Performance of density functional theory in computing nonresonant vibrational (hyper)polarizabilities

A set of exchange‐correlation functionals, including BLYP, PBE0, B3LYP, BHandHLYP, CAM‐B3LYP, LC‐BLYP, and HSE, has been used to determine static and dynamic nonresonant (nuclear relaxation) vibrational (hyper)polarizabilities for a series of all‐trans polymethineimine (PMI) oligomers containing up to eight monomer units. These functionals are assessed against reference values obtained using the Møller–Plesset second‐order perturbation theory (MP2) and CCSD methods. For the smallest oligomer, CCSD(T) calculations confirm the choice of MP2 and CCSD as appropriate for assessing the density functionals.

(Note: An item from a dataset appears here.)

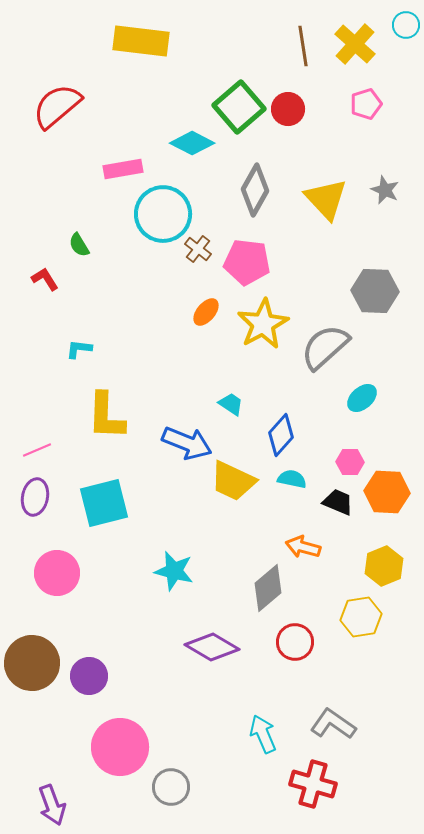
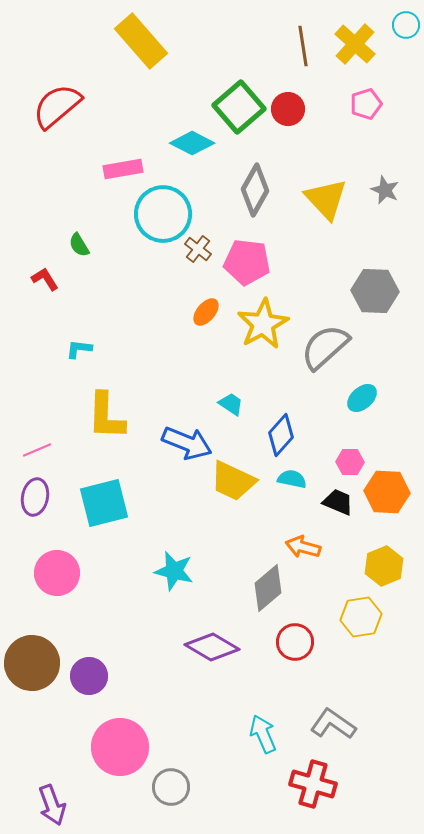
yellow rectangle at (141, 41): rotated 42 degrees clockwise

By and large, CAM‐B3LYP is the most successful, because it is best for the nuclear relaxation contribution to the static linear polarizability, intensity‐dependent refractive index second hyperpolarizability, static second hyperpolarizability, and is close to the best for the electro‐optical Pockels effect first hyperpolarizability. However, none of the functionals perform satisfactorily for all the vibrational (hyper)polarizabilities studied. In fact, in the case of electric field‐induced second harmonic generation all of them, as well as the Hartree–Fock approximation, yield the wrong sign. We have also found that the Pople 6–31+G(d) basis set is unreliable for computing nuclear relaxation (hyper)polarizabilities of PMI oligomers due to the spurious prediction of a nonplanar equilibrium geometry. © 2013 Wiley Periodicals, Inc.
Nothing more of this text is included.